Heroes Welcome attempts a light-hearted approach to answering these questions, with players taking on the role of goblin merchants buying from heroes and selling to the (doomed) monsters. Does Heroes Welcome level up?
Heroes Welcome is a set collection game for 2-5 players that plays in about 60-90 minutes. We recommend 3-4 players for the best game experience.
Heroes Welcome is played over a series of turns, with each turn divided into two phases, the Town Phase, and the Dungeon Phase.
In the Town Phase, players use actions given to them by Shops, allowing them to trade with three different adventurers. Some shops allow players to pay adventurers gold for their treasures, while others allow them to trade treasures directly. Shops differ in their target and amount of trade possible; some provide trading with any adventurer, while some require a specific target, and the limits vary from one-time to infinite use. After a player uses a shop, it is closed for the rest of the round. Players must move the adventurer token around the town as they progress, with shop selection on their turn limited to open shops adjacent to the token on their turn.
In addition, players can use Guild Halls, which are available to a player no matter where in town the adventurer token is. These provide options like gaining gold, trading with the black market, drawing Scam cards that can be played on their turn for bonuses and effects, or building new shops in town. Like shops, once they are used, they are closed for the rest of the round.
Finally, players can fulfill orders for monsters by crafting weapons and artifacts for them. Each monster has a specific requirement of what treasure needs to be spent to construct their order, awarding players victory points and gold when completed. Players can spend additional treasures to add extra abilities and value to their crafting, which provides bonus points. These monsters, now armed with their goods, can head off to the dungeon to fight the adventurers.
During the Dungeon Phase, the monsters are slain by the adventurers, allowing them to level up. The adventurers gain a number of new treasures equal to their level and new monster customers are revealed. All the shops and guild halls are reset and opened, and a new Town Phase begins, with the heroes’ sacks filled with the treasure and booty from their latest delve, ready to wheel and deal with the player merchants.
Play continues until all the monsters, including the dungeon boss, have had their orders fulfilled; the player with the highest number of victory points is declared the winner!
With the promise of a refreshing and clever twist on a fantasy theme, it was a pleasant surprise to find that the mechanics and gameplay of Heroes Welcome integrate and support that theme successfully.
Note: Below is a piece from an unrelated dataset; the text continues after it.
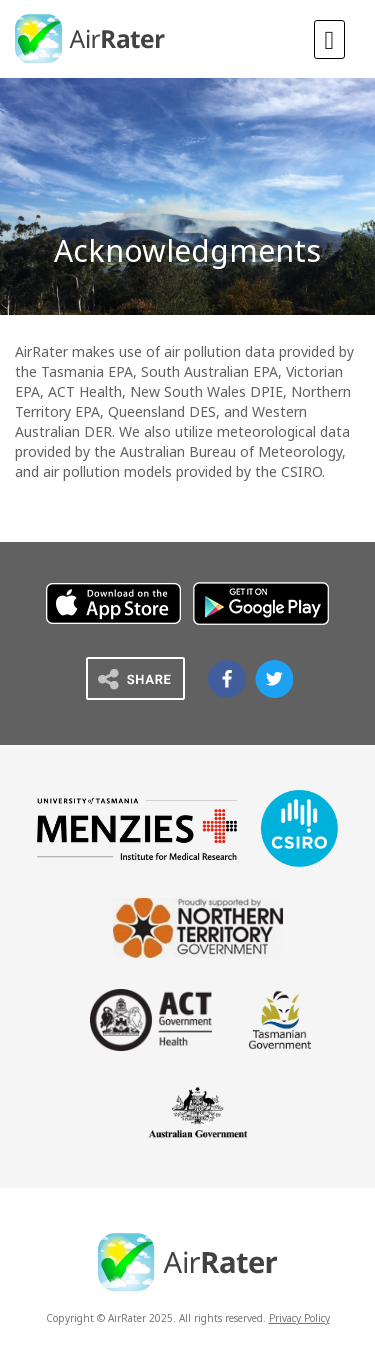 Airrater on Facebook (227, 679)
We never found ourselves thinking in terms of collecting sets or exchanging bits, but rather engaged and immersed in the theme. In a world where game themes are tacked on to a convenient mechanic, Heroes Welcome stands out as a title that is dripping with theme.
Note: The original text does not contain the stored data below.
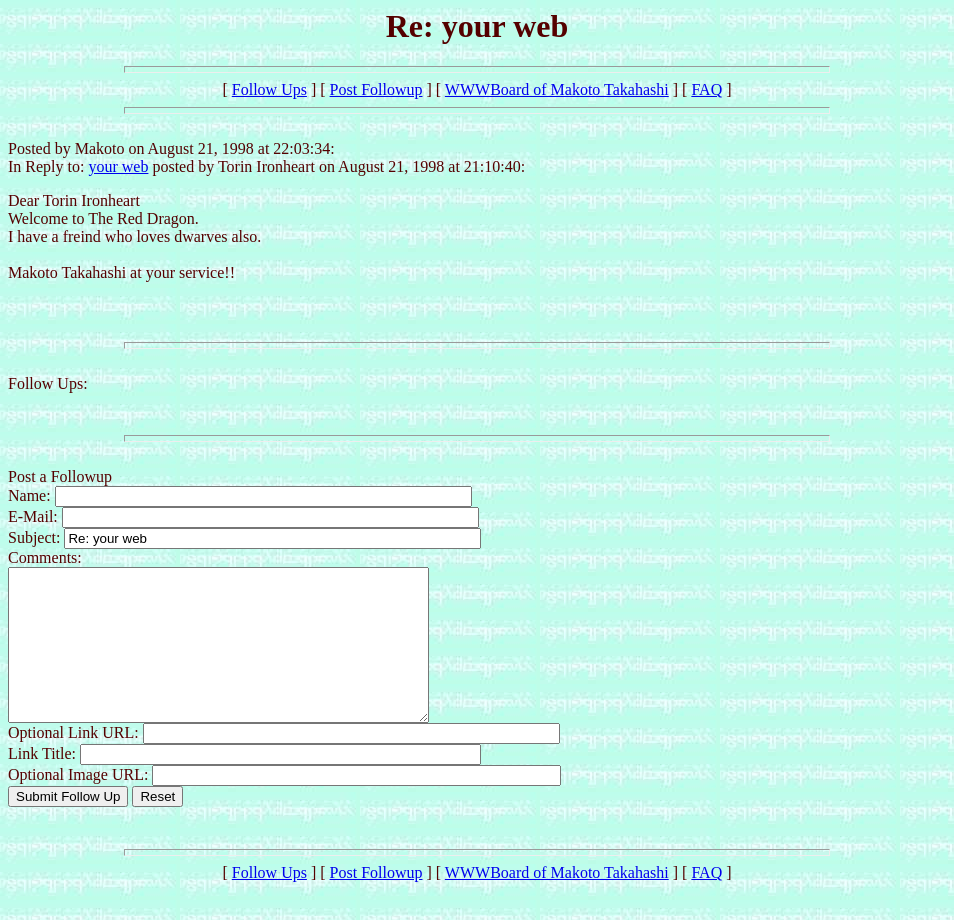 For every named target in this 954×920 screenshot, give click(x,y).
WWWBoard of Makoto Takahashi (557, 89)
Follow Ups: (48, 383)
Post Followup (376, 89)
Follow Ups (269, 89)
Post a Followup (60, 476)
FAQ (706, 89)
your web (118, 166)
The action selection mechanic in the Town Phase was an aspect that we found especially interesting. Moving the adventurers to give yourself access to shops, while simultaneously trying to deny that access to your opponents, added some brain-burning to what could be a run-of-the-mill game. Many times, players found their upcoming plans foiled by having the adventurers move to a disadvantageous position for them. The one thing we would have liked was a smaller adventurer token, as we found it got in the way of seeing the game board quite often.
A concern we faced was the immense advantage that appeared to be granted to the player who went first in the round. Since they were the first to act right after the heroes had just collected a whole slew of treasure, that player had a clear advantage over the rest in that round. While ostensibly, this balances out over the course of the game since the first player rotates, but it was hard to shake the impression that going later in the round put players in a position of weakness.
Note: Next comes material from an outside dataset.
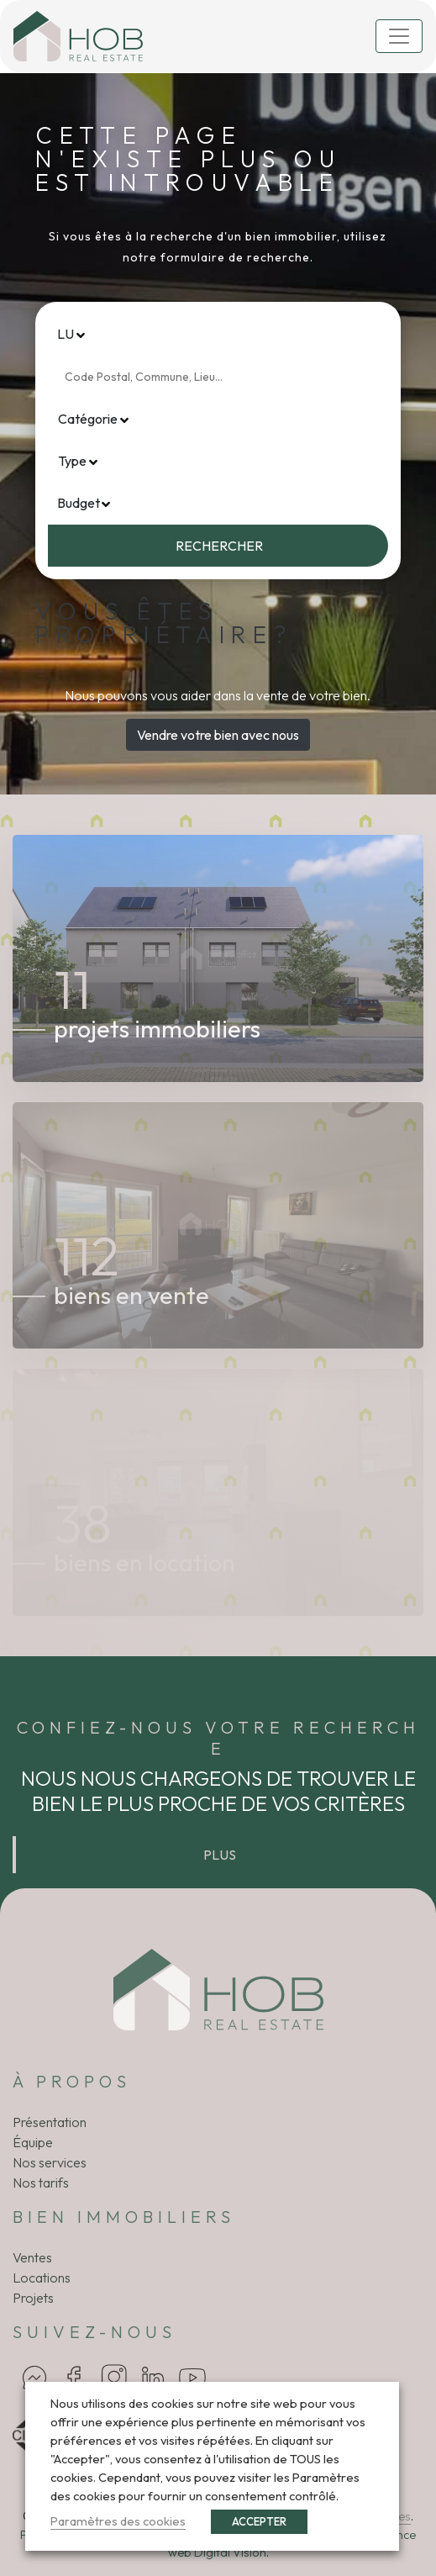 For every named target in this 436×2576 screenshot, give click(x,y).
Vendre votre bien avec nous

In our plays, we found that Heroes Welcome requires players to do a little bit of everything, instead of focusing on a specific strategy. In one session, a player decided to ignore collecting Scam cards and the powers they grant, much to that player’s detriment. The same goes for not using the guild halls to their maximum potential–being able to have a balanced approach to game strategy seemed to provide the most success, which might not bode well for player interest on replays.
The theme is presented in a very light-hearted manner, including some humorous names for treasures that are a cavalcade of geek callouts, and the rules are equally as light. With a brief rules overview, some helpful player aids, and one round of run-through, we found ourselves playing as if we had known the game for years. We always appreciate a game that has strategic depth but straightforward rules and give kudos to Heroes Welcome for providing that experience.
Heroes Welcome combines a fun theme, familiar game mechanics, and a solid design into an enjoyable title that is good for any group of gamers. If you’re looking for a game on the light end of the spectrum, but still with some strategic meat on the bone, we would recommend you give Heroes Welcome a spin.
Final Score: 4 Stars – Light, fun and enjoyable. Worth checking out.
• The first player has a tremendous advantage in the town phase.